If ever we needed to double down on our efforts, it’s now. As the pandemic reaches its peak, we are being told that this terrifying, NHS-bashing third spike is ‘the worst point of this epidemic for the UK’, by Chris Whitty. As it brings yet more isolation for so many, I wonder whether our friendships are being stretched to their limits, too.
Tensions certainly feel like they are running high. One friend messaged me to ask if I was still sending my son to nursery, even though her kids were no longer in school. It felt judgemental. My worst instincts rushed forward. She’s jealous, I thought. She doesn’t want to do home-schooling again and she’s taking it out on me. I had to have a word with myself. But that sudden paranoia – that fragility and anxiety – seems like the tip of a very large, looming iceberg. She’d hit a nerve with my own conflicted feelings. My own guilt.

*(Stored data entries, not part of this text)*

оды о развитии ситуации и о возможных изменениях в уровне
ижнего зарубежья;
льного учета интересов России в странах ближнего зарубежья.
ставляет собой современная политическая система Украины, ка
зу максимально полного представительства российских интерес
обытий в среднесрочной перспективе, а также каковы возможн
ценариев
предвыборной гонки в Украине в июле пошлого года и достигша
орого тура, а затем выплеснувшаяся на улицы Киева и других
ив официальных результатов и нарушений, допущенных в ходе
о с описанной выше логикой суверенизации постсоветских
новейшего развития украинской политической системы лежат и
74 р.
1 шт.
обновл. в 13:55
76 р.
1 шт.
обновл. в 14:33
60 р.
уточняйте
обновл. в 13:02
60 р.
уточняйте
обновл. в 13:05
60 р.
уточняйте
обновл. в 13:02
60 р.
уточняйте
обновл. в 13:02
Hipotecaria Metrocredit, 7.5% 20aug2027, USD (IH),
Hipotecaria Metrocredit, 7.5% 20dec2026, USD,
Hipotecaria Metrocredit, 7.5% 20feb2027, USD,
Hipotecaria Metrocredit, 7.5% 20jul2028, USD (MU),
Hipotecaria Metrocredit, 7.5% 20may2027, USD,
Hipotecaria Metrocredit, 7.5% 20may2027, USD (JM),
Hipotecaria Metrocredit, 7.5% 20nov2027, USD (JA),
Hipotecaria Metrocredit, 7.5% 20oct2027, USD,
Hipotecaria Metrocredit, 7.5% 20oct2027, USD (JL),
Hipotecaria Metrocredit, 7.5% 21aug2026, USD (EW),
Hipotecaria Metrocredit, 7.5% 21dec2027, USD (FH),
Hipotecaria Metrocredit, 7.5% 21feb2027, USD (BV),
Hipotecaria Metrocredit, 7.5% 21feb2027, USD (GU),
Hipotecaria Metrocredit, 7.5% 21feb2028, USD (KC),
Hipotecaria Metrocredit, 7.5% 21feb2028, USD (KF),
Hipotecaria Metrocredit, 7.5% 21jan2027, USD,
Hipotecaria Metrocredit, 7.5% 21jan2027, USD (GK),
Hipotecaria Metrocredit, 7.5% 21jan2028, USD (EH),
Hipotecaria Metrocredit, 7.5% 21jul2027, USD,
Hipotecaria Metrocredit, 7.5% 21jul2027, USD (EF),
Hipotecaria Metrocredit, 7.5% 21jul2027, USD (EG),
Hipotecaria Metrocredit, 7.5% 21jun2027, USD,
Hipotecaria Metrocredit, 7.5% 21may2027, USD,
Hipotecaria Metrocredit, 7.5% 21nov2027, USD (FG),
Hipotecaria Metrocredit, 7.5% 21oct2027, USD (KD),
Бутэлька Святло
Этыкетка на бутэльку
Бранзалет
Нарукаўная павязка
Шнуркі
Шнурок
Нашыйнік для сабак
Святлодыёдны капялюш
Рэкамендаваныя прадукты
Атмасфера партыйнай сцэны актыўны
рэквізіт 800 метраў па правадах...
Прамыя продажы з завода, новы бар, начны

Anyone else feeling constantly guilty and not knowing why? Is it a motherhood thing, a survivor thing, what? I’m starting to feel the strain of making appointments to talk to friends, like they’re a work obligation rather than a quick riff. I know some people are finding it hard to maintain friendships with people who are bending the rules. ‘How do I freeze her out?’ one friend asked of someone she knew who’d had a big New Year’s Eve round at her flat. How do you even freeze someone out these days? Mute them on WhatsApp?
What I am also feeling, increasingly, is a massive phoney every time I roll out the same old sign-off – on emails, messages, phonecalls, whatever. You know the one. ‘When all this madness is over, we’ll drink champagne together/have a lunch that lasts three days/dance naked on a pub piano...’ (insert joyous fleshly activity as you see fit). How many times can we say it before it starts to wear thin and feel like an empty promise – a mere placation?
But even though I see the strains, I do believe friendship will ultimately rise to meet the challenge – mountainous as it is. Friendship is love and love conquers all. Even bastard viruses. The question is, how do we keep our friendships alive for the final push as the vaccine rolls out?
We need to pull out all the stops. Click on that surprise little gift. Set up a fresh WhatsApp group. Ambush yourself with a gloriously unplanned chat. Go out for your exercise and call someone you haven’t spoken to for ages but miss from the days of Going Out-Out. I’ve done this a few times over the past few weeks and it has been initially terrifying and then – delightful.
It’s a pandemic, it’s not about your social lives, was the message from one doctor in a recent news report. I was insulted; it seemed so reductive. The recovery from this has to be across our whole lives. Lockdown has taken its toll on our mental health – and a lot of that has to do with isolation. The existence of support bubbles for those who live alone, are single parents, or have tiny babies is surely an acknowledgement of the importance of friends. Let’s dig deeper, grit our teeth, and maybe call that someone you wouldn’t usually call. I dare you. It might just be the shot in the arm your life needs. The Good Old Times have to evolve into the Good New Times sooner or later, after all.